Starring: Angela Punch McGregor; Arthur Dignam,
Director: Igor Auzins
Distributor: AV Channel
If audiences didn’t quite get enough of the sound of thundering hooves with the release of The Man From Snowy River in 1982, along came We of the Never Never hot on its heels to give them another dose. Shot on Mataranka Station, 172 kilometres from Katherine in the Northern Territory, this production features endless herds of brumbies and cattle and many familiar rugged Aussie faces like John Jarrett, Martin Vaughin and Tony Barry. The main double act, however, is the resonant Arthur Dignam and the glowing Angela Punch McGregor as station owner Aeneas Gunn and his new bride Jeanie. While the men muster livestock on the million acre outback property Jeanie proves herself to be more than just ‘the little Misses’ by falling in love with the landscape and its people.

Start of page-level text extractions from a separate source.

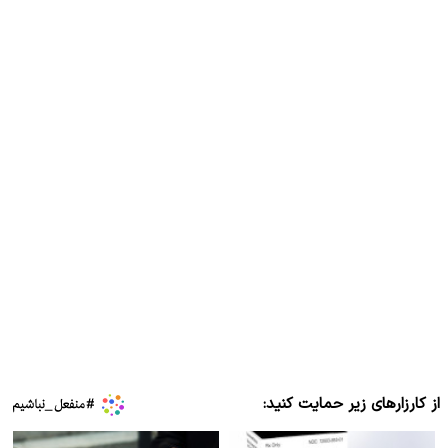
از کارزارهای زیر حمایت کنید:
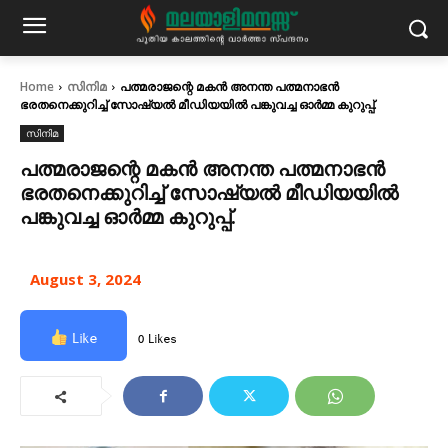
Home
സിനിമ
പത്മരാജന്റെ മകന്‍ അനന്ത പത്മനാഭന്‍
ഭരതനെക്കുറിച്ച് സോഷ്യല്‍ മീഡിയയില്‍ പങ്കുവച്ച ഓര്‍മ്മ കുറുപ്പ്.
സിനിമ
പത്മരാജന്റെ മകന്‍ അനന്ത പത്മനാഭന്‍
ഭരതനെക്കുറിച്ച് സോഷ്യല്‍ മീഡിയയില്‍
പങ്കുവച്ച ഓര്‍മ്മ കുറുപ്പ്.
August 3, 2024
Like
0 Likes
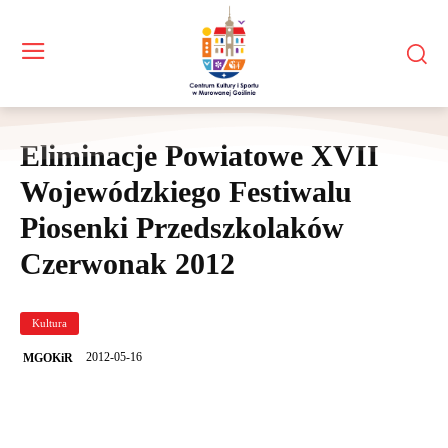
Eliminacje Powiatowe XVII
Wojewódzkiego Festiwalu
Piosenki Przedszkolaków
Czerwonak 2012
Kultura
2012-05-16
MGOKiR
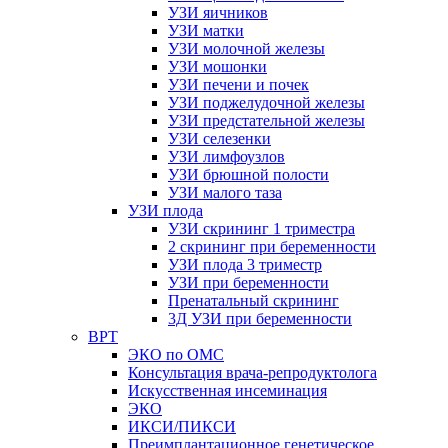
УЗИ яичников
УЗИ матки
УЗИ молочной железы
УЗИ мошонки
УЗИ печени и почек
УЗИ поджелудочной железы
УЗИ предстательной железы
УЗИ селезенки
УЗИ лимфоузлов
УЗИ брюшной полости
УЗИ малого таза
УЗИ плода
УЗИ скрининг 1 триместра
2 скрининг при беременности
УЗИ плода 3 триместр
УЗИ при беременности
Пренатальный скрининг
3Д УЗИ при беременности
ВРТ
ЭКО по ОМС
Консультация врача-репродуктолога
Искусственная инсеминация
ЭКО
ИКСИ/ПИКСИ
Преимплантационное генетическое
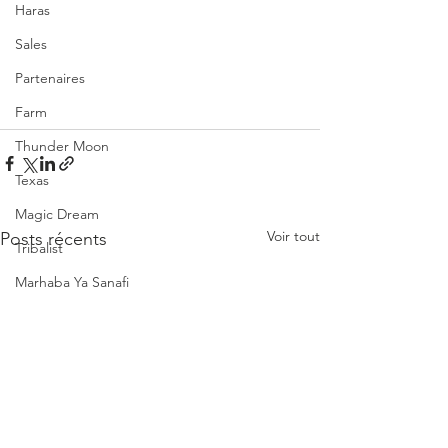
Haras
Sales
Partenaires
Farm
Thunder Moon
Texas
Magic Dream
Voir tout
Posts récents
Tribalist
Marhaba Ya Sanafi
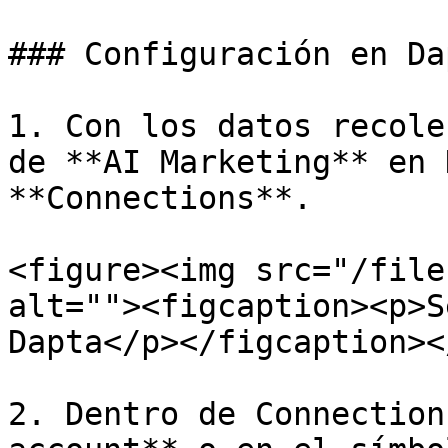
### Configuración en Dap
1. Con los datos recole
de **AI Marketing** en 
**Connections**.

<figure><img src="/file
alt=""><figcaption><p>S
Dapta</p></figcaption><
2. Dentro de Connection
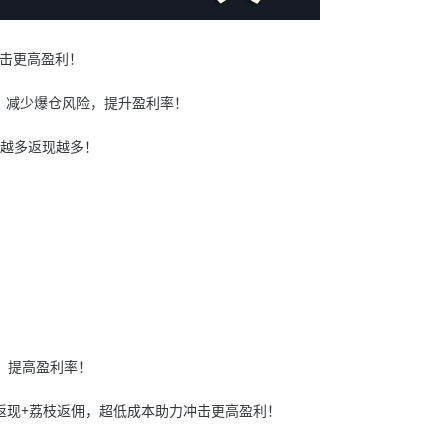
冲击更高盈利！
，减少爆仓风险，提升盈利率！
易越多返现越多！
险，提高盈利率！
返现+荔枝返佣，超低成本助力冲击更高盈利！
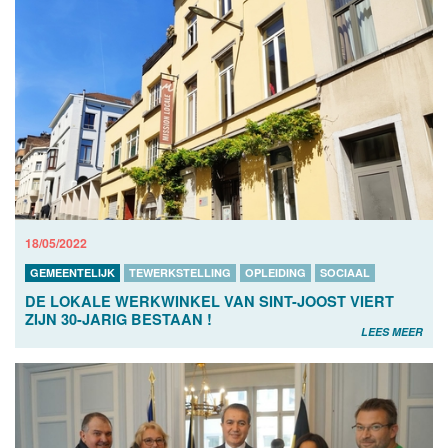
18/05/2022
GEMEENTELIJK
TEWERKSTELLING
OPLEIDING
SOCIAAL
DE LOKALE WERKWINKEL VAN SINT-JOOST VIERT
ZIJN 30-JARIG BESTAAN !
LEES MEER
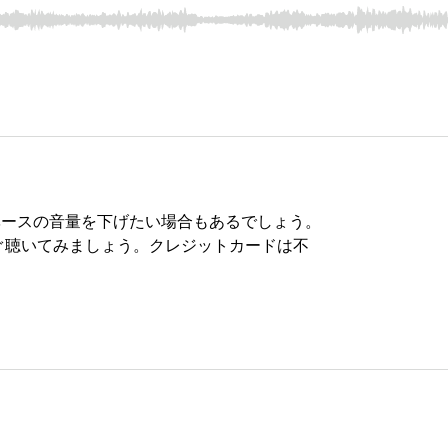
ベースの音量を下げたい場合もあるでしょう。
ぐ聴いてみましょう。クレジットカードは不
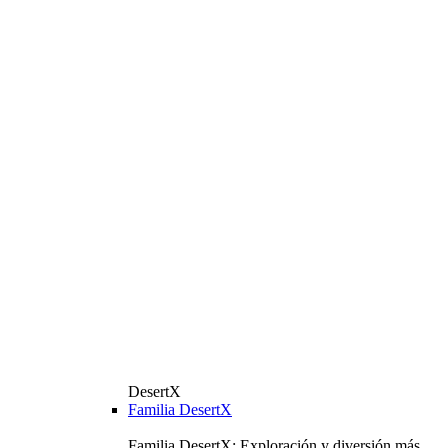
DesertX
Familia DesertX
Familia DesertX: Exploración y diversión más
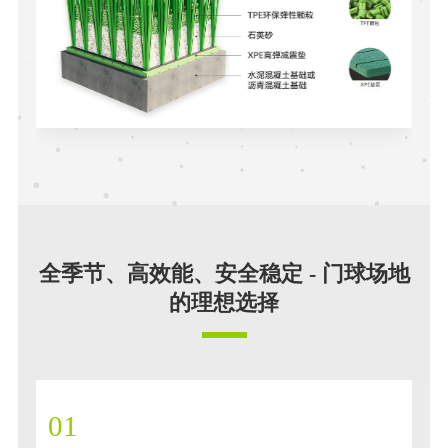
全季节、高效能、安全稳定 - 门球场地
的理想选择
01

The story is set at the turn of last century and is based on the classic novel by Mrs. Aeneas Gunn who experienced first hand the resistance of stockmen to the presence of a female and the dilemma of reconciling the role of a white woman in a black man’s country. Jeanie’s housemaids go walkabout, her gardener is sung to death and the white men leave black women behind pregnant. Her husband informs her that it all started with the handing out rations of tobacco and sugar or even before, with colonisation. Still, this pioneer woman begins to make inroads by accompanying the women while they gather bush tucker. At least one goanna was harmed during the making of this movie which apparently took its toll on the cast and crew as well.
Despite the hardships on and off-screen, the film looks stunning, with opalescent widescreen shots of sunsets and sunrises, thanks to cinematography by Gary Hansen who won an AFI Award for his efforts. The opening credits alone, with a sweeping chopper shot across the endless grass plains where a lone horseman is galloping full throttle, is enough to hook you in and then there’s the beautiful music by Peter Best. Kids in the past might have lapped up the book but the DVD is a wonderful substitute for them today with extras including ‘Back to the Never Never’ and ‘Walkabout Documentary’.